Recently, I got an email that was ostensibly supposed to congratulate me on a good review, but the writer managed to make it clear that she personally had some reservations about my work.
Immediately, I clicked "reply" and began typing a sarcastic response.
As I worded and reworded my indignant sentences, a thought appeared at the edges of my consciousness: Did I really want to start a fight?
Maybe ... I should consult a third party for advice.
Maybe ... I should take a deep breath.
Maybe ... while I was taking that breath, the third party would write back saying what I already knew, that nobody else thought any of that stuff and there was no need to flail my tiny fists.
Maybe ... that old advice about counting to 10.
Maybe ... I wouldn't send my reply at all.
And in fact, I did not. I left the message in the "Drafts" folder and within a day or two, found I felt absolutely no need to reply to the email. All that steam had evaporated; I didn't care.

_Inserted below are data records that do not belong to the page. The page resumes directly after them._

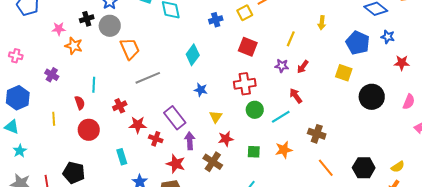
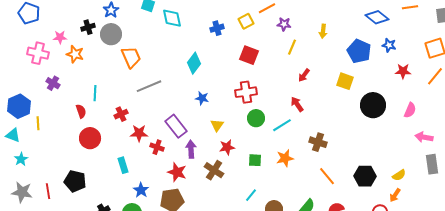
pink cross: (16, 56) -> (38, 53), moved, size x1.5
purple star: (282, 66) -> (284, 24), moved
yellow line: (54, 119) -> (38, 123), moved

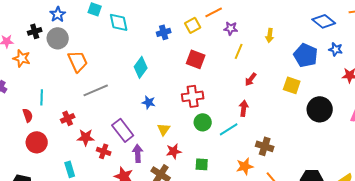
red arrow: (297, 104) -> (244, 108), turned 42
orange star: (285, 158) -> (245, 166), moved

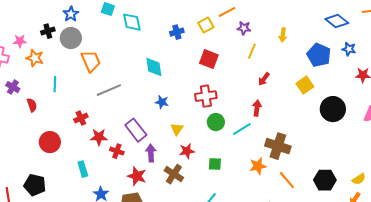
cyan diamond: (141, 67) -> (154, 67), turned -45
yellow square: (292, 85) -> (305, 85), turned 36
cyan line: (42, 97) -> (55, 84), moved
red semicircle: (28, 115) -> (32, 105), moved
brown cross: (265, 146) -> (278, 146), size x1.4

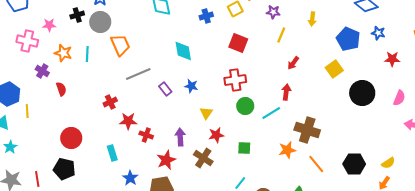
orange star: (35, 58) -> (63, 53), moved
cyan line: (55, 84) -> (87, 54), moved
purple rectangle: (136, 130) -> (165, 89), moved, size x0.6
red circle: (50, 142) -> (71, 138), moved
red star: (137, 176) -> (166, 160), turned 30

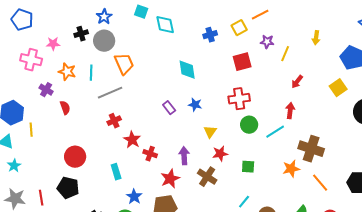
purple star: (273, 12) -> (267, 42), moved
red square: (238, 43) -> (242, 62), turned -36
gray line: (138, 74) -> (110, 93), moved
red star: (128, 121) -> (132, 140), turned 30

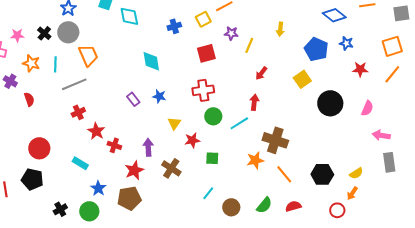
black cross: (81, 34) -> (44, 33), moved, turned -32
red star: (220, 154) -> (192, 140), moved
cyan rectangle: (116, 172) -> (80, 163), turned -42

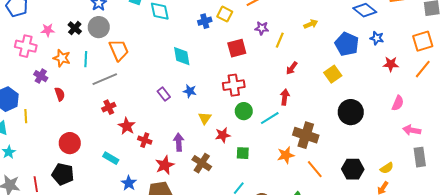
yellow square: (203, 19) -> (225, 14), moved, turned -35
yellow arrow: (280, 29) -> (311, 24), turned -120
black circle: (330, 103) -> (351, 112), moved

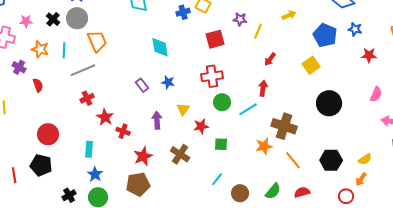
purple arrow: (179, 142) -> (157, 120), moved
cyan rectangle: (111, 158) -> (89, 149), turned 63
blue star: (129, 183) -> (95, 174), moved

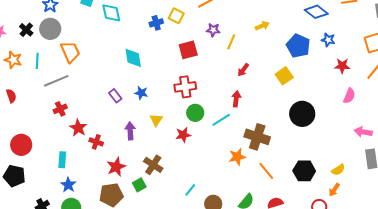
pink semicircle: (376, 94) -> (349, 96), moved
red star: (201, 126) -> (183, 135), moved
green square: (221, 144) -> (139, 185), moved, turned -32

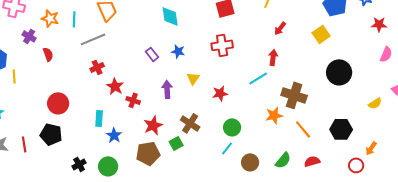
green circle: (195, 113) -> (232, 127), moved
yellow semicircle: (338, 170) -> (375, 103), moved
blue star: (68, 185) -> (114, 135), moved

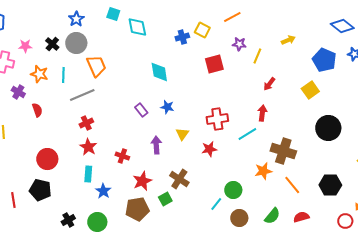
red cross: (222, 45) -> (217, 119), moved
red star: (115, 86) -> (88, 147), moved
green circle: (232, 127) -> (233, 190), moved

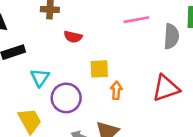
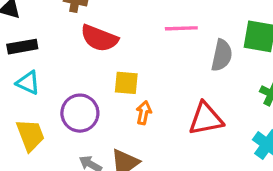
red semicircle: (73, 37) -> (99, 38), size x1.6
cyan triangle: (40, 78) -> (28, 83), moved, turned -48

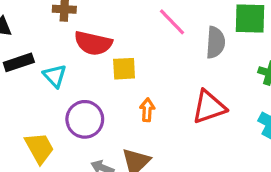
pink line: (181, 28) -> (172, 22), turned 56
cyan triangle: (28, 83) -> (55, 76), moved, turned 30
yellow square: (126, 83) -> (124, 69), moved

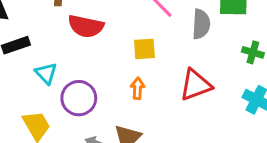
yellow square: (124, 69) -> (144, 49), moved
cyan triangle: (55, 76) -> (46, 73), moved

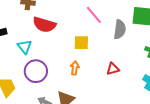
cyan triangle: (46, 73) -> (24, 47), moved
red triangle: (196, 85) -> (113, 69), size x0.6

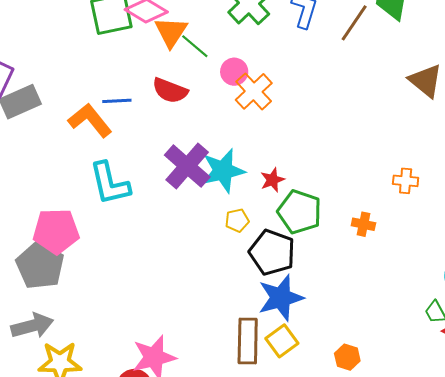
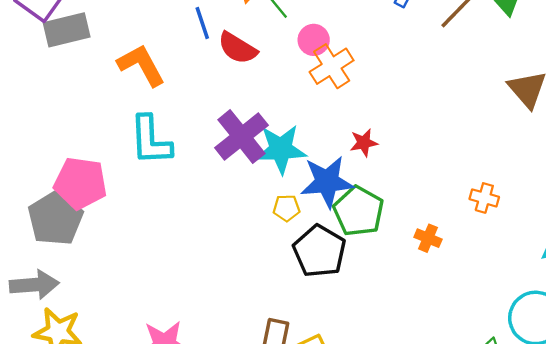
blue line: (117, 101) -> (202, 23), moved, turned 64
red star: (272, 180) -> (364, 143), moved
blue star: (281, 298) -> (327, 182), moved

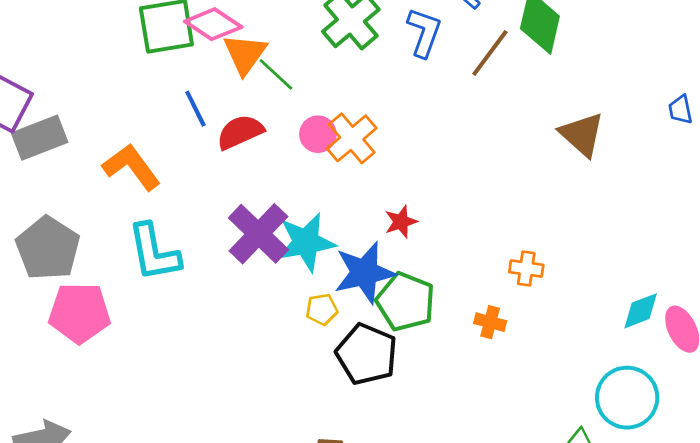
pink circle: (314, 40) -> (318, 134), moved
red semicircle: (238, 48) -> (240, 132), turned 132
orange cross: (484, 198) -> (526, 269), moved
gray pentagon: (55, 218) -> (48, 248), moved

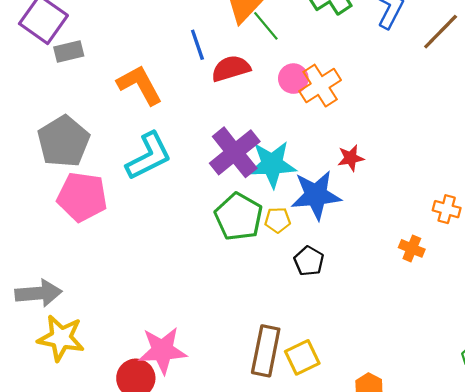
gray rectangle: (40, 138) -> (69, 51), size x0.7
cyan L-shape: (154, 252) -> (149, 156), turned -114
green pentagon: (406, 302) -> (239, 217), moved
black pentagon: (367, 354) -> (309, 261), size x0.6

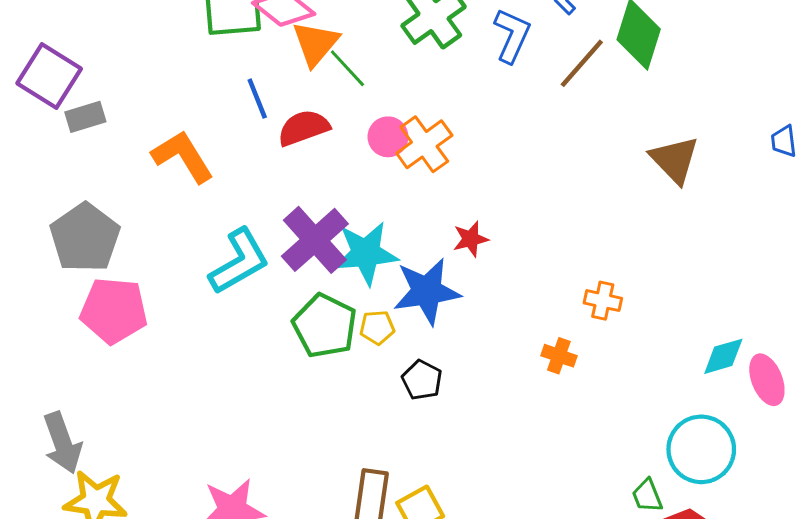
cyan L-shape: (149, 156) -> (239, 261), moved
gray arrow: (39, 293) -> (62, 443), turned 78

I still can't quite believe I didn't send it! I am a person who has been living with the effects of her impatience and lack of impulse control since the day she couldn't wait any longer for The Big Ones to change her diaper and took care of it herself. Impatience has made me efficient, timely and productive; it has also made me rude, half-baked, clumsy, irritable, impolitic and a bull in the china shop of romance. The only good thing about how quick I am to flare up is how quick I am to get over it. Holding grudges requires far too much focus.
For people like me, and there are many of us, medicated and not, the instantaneousness of the "Send" button in email programs has been a serious problem. It has never been easier to cause trouble, start fights, flirt, blurt, spill the beans, send out messages with errors and typos, sign off with hugs and kisses to your contractor and the school principal. Humiliations large and small await at the click of a mouse. At least with drunk dialing you had to be drunk and you had to dial.
A friend in California called the other day to report her imminent death from embarrassment -- called mortification for a reason -- because she had accidentally pressed "Reply All" to a mass email from a friend about his art opening with a note she'd intended for just one person on the list. It said something along the lines of, "if he can find someone to buy this crap, more power to him."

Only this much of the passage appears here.